The report covers the performance and enforcement actions of 25 AML/CFT supervisors, including the Financial Conduct Authority (FCA), HMRC, the Gambling Commission, and professional body supervisors in the legal and accountancy sectors. Together, these bodies oversee nearly 95,000 regulated entities across financial services and designated non-financial businesses and professions.
The data indicate that supervisory activity intensified during the reporting period. Approximately 9% of supervised entities were assessed as high risk, a proportion consistent with that of previous years. Across all supervisors, a total of 1,518 formal enforcement actions and 1,905 informal actions were recorded, reflecting sustained regulatory scrutiny and an emphasis on corrective engagement alongside punitive measures.
Enforcement outcomes and financial penalties
Enforcement data highlights a notable increase in the use and value of financial penalties. During 2024–25, supervisors issued 1,085 fines with a combined value of GBP 59.5 million, up significantly from GBP 41.5 million in the previous year. The average fine stood at approximately GBP 55,000, although penalties varied substantially by sector and risk profile. Higher-risk firms and those demonstrating persistent non-compliance were more likely to face formal sanctions, including public censure and significant monetary penalties.
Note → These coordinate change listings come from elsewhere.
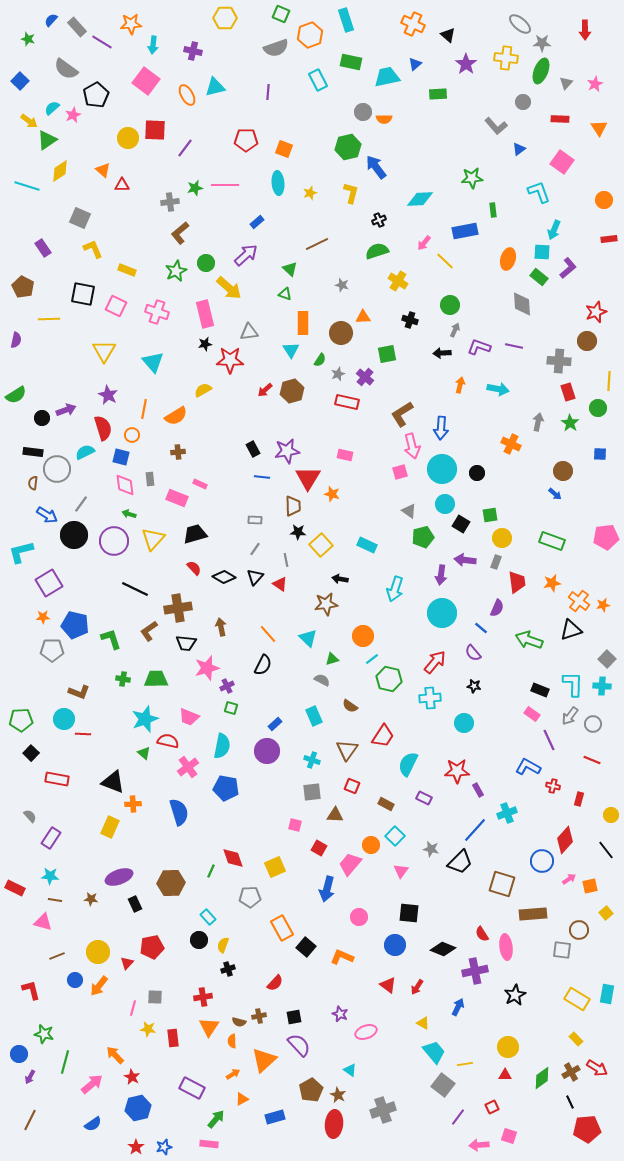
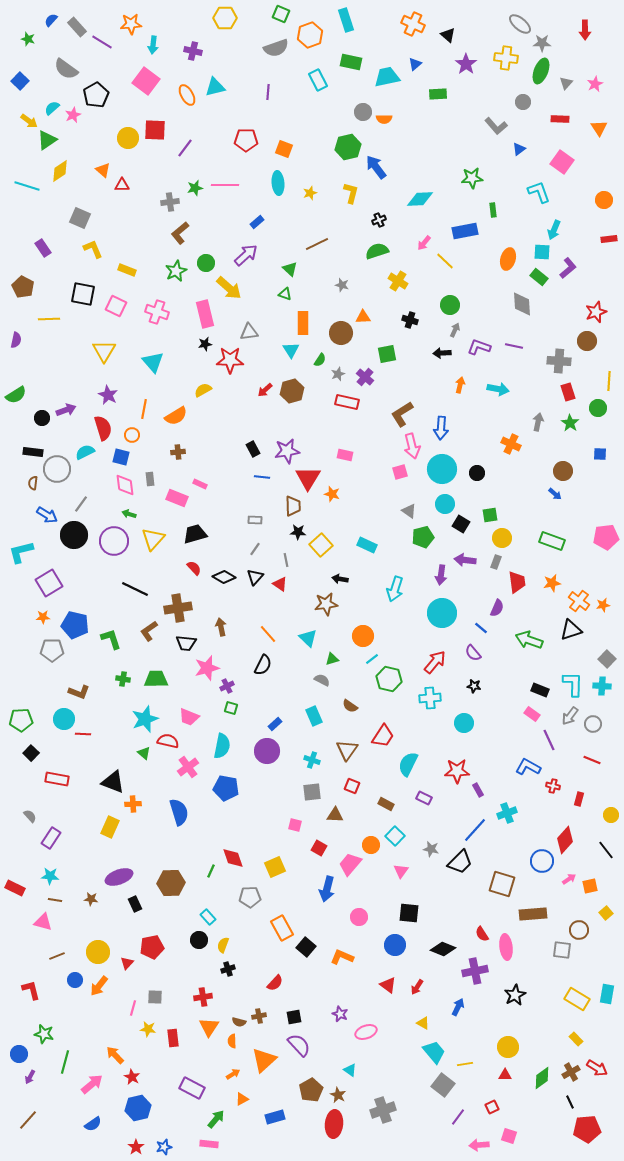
brown line at (30, 1120): moved 2 px left; rotated 15 degrees clockwise
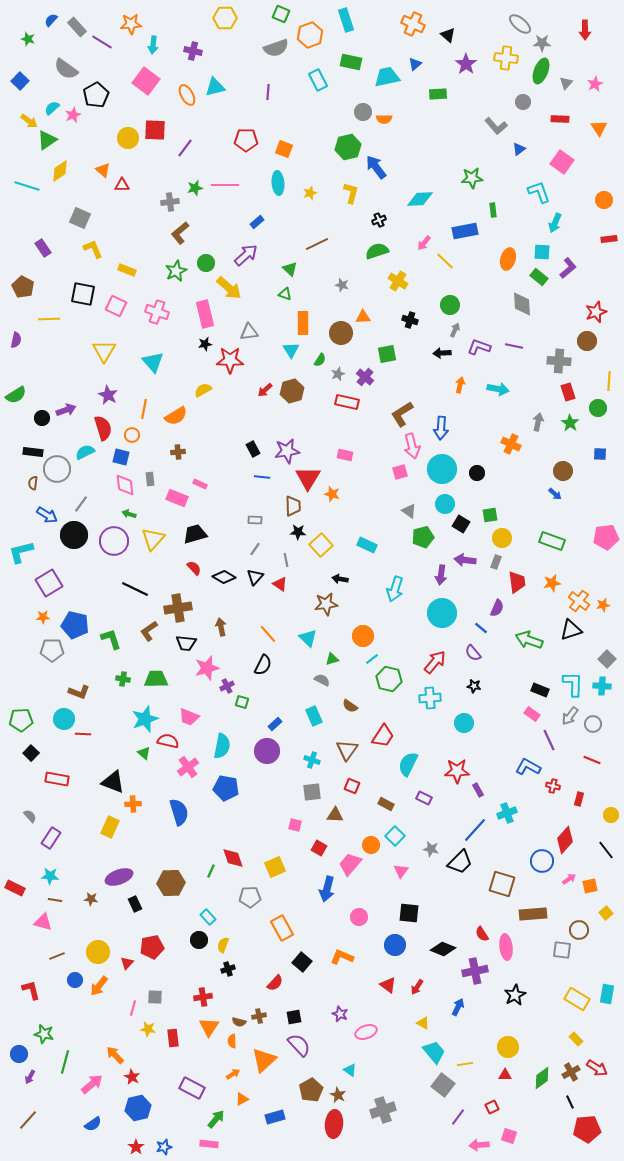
cyan arrow at (554, 230): moved 1 px right, 7 px up
green square at (231, 708): moved 11 px right, 6 px up
black square at (306, 947): moved 4 px left, 15 px down
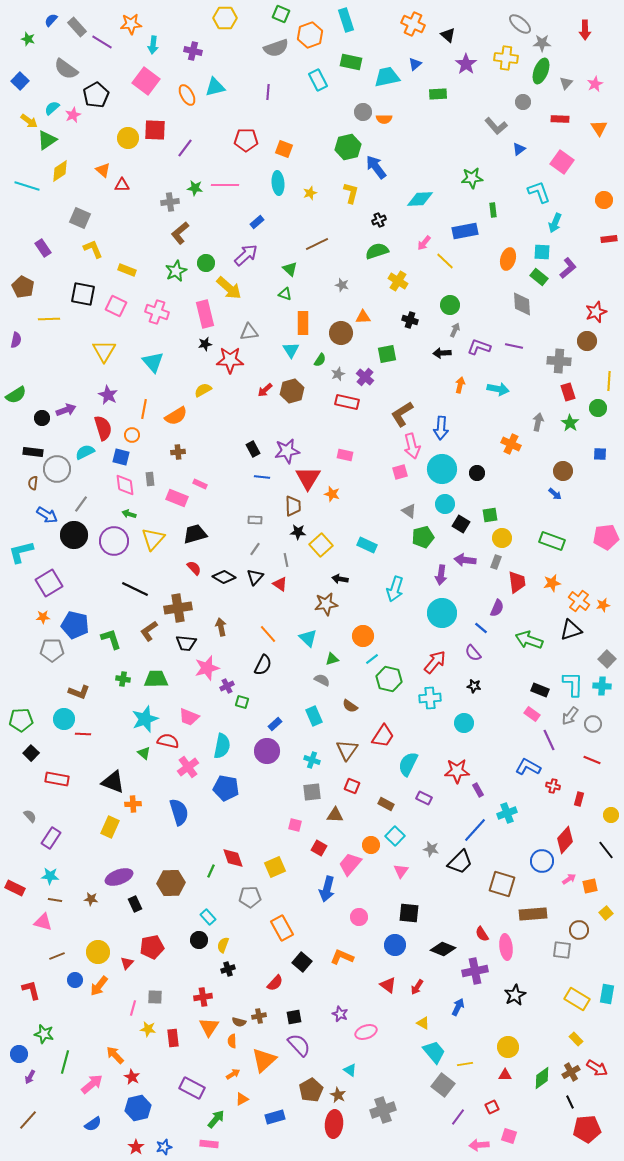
green star at (195, 188): rotated 21 degrees clockwise
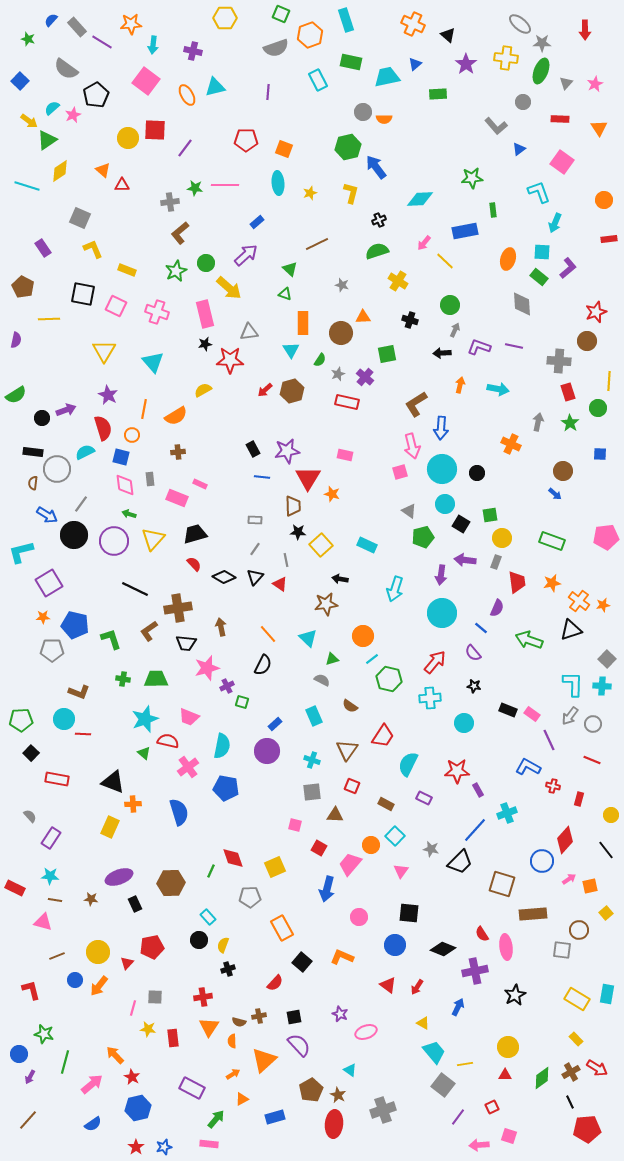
brown L-shape at (402, 414): moved 14 px right, 10 px up
red semicircle at (194, 568): moved 4 px up
black rectangle at (540, 690): moved 32 px left, 20 px down
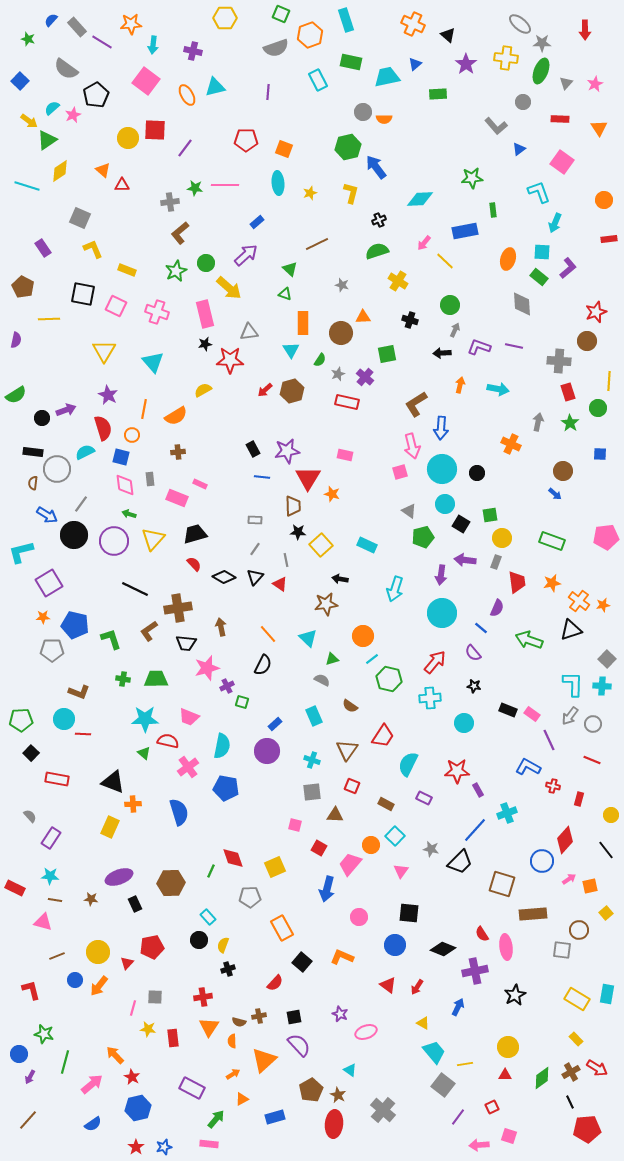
cyan star at (145, 719): rotated 20 degrees clockwise
gray cross at (383, 1110): rotated 30 degrees counterclockwise
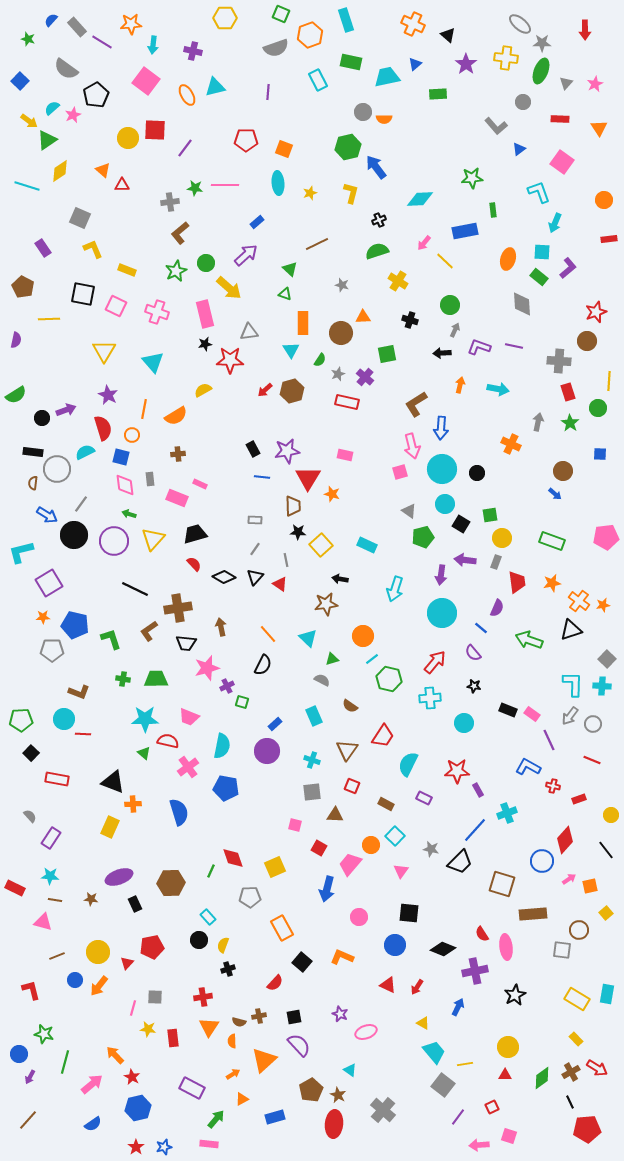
brown cross at (178, 452): moved 2 px down
red rectangle at (579, 799): rotated 56 degrees clockwise
red triangle at (388, 985): rotated 12 degrees counterclockwise
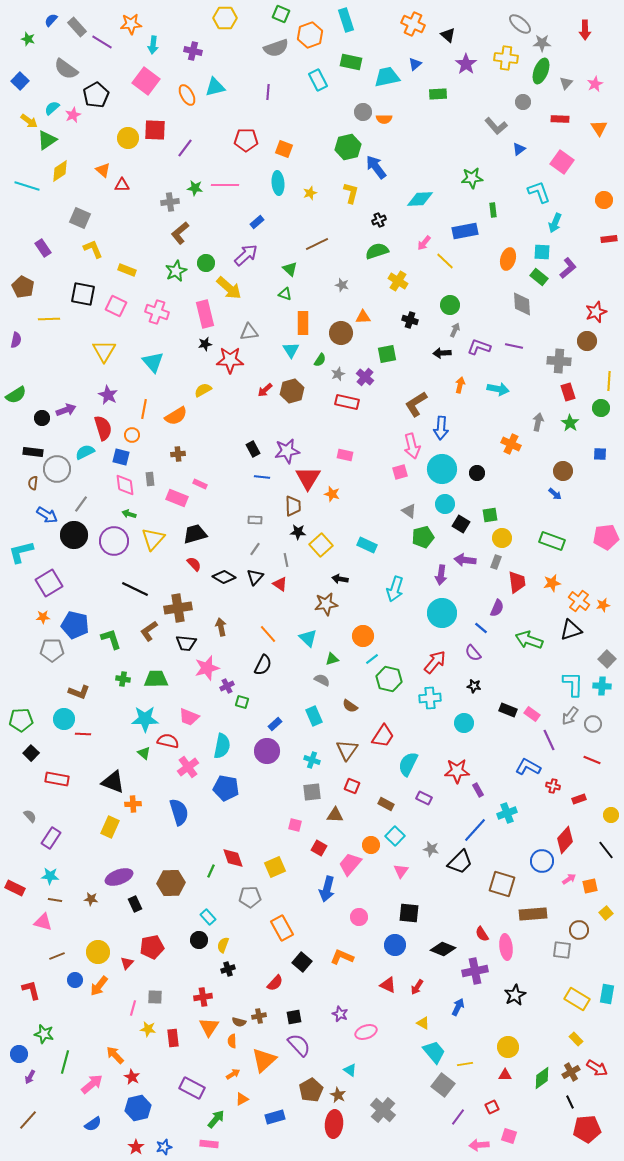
green circle at (598, 408): moved 3 px right
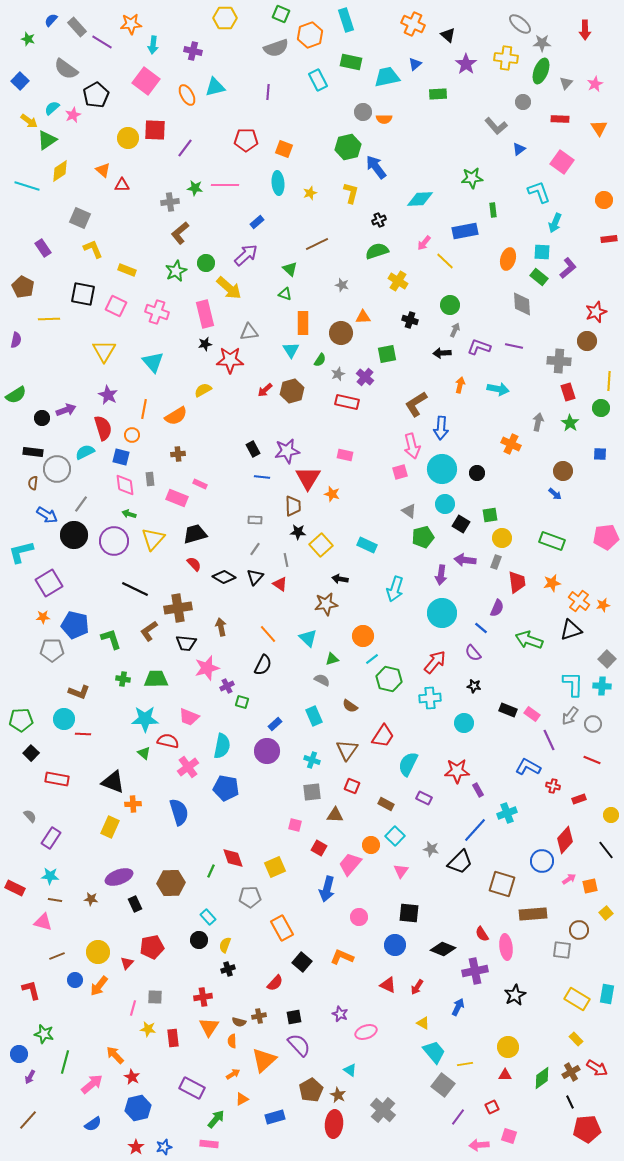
yellow semicircle at (223, 945): moved 2 px right
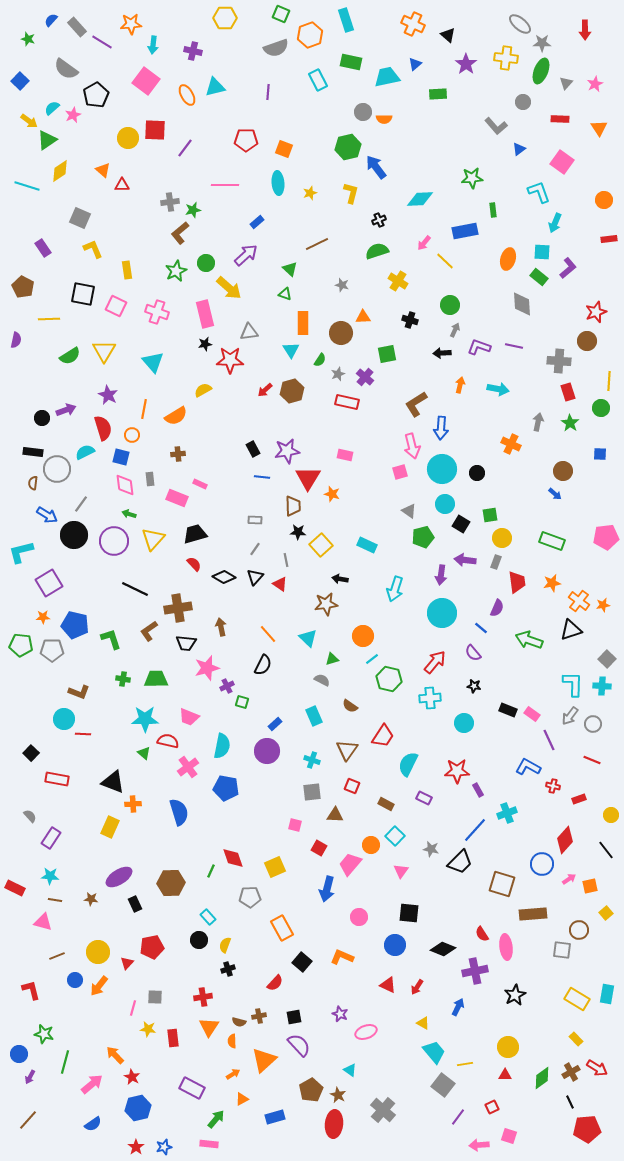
green star at (195, 188): moved 2 px left, 22 px down; rotated 21 degrees counterclockwise
yellow rectangle at (127, 270): rotated 60 degrees clockwise
green semicircle at (16, 395): moved 54 px right, 39 px up
green pentagon at (21, 720): moved 75 px up; rotated 10 degrees clockwise
blue circle at (542, 861): moved 3 px down
purple ellipse at (119, 877): rotated 12 degrees counterclockwise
The scale of enforcement activity reflects the size and complexity of the UK’s AML/CFT supervisory regime. Supervisors collectively conducted nearly 8,000 desk-based reviews and onsite inspections during the year, supported by an estimated 693 full-time equivalent staff dedicated to AML/CFT supervision. Total supervisory expenditure reached approximately GBP 57 million, representing a year-on-year increase of around 24%, underlining growing investment in financial crime prevention.
Beyond enforcement, the report places strong emphasis on risk assessment and data collection. Supervisors reported that around 35% of businesses were categorised as medium risk, while approximately 56% were assessed as low risk. New effectiveness metrics introduced during the year revealed that roughly 15% of firms found to be non-compliant had also been non-compliant at their previous assessment, providing greater insight into persistent compliance weaknesses.
A key development highlighted in the report is the formalisation of co-operation and information-sharing metrics. For the first time, supervisors were required to collect and report data on referrals, disclosures, and engagement with guidance as a mandatory element of supervision, rather than on a best endeavours basis. This shift signals a clear regulatory priority on collaboration between supervisors, law enforcement, and other public bodies, and is likely to shape the direction of AML/CFT supervision in the coming years.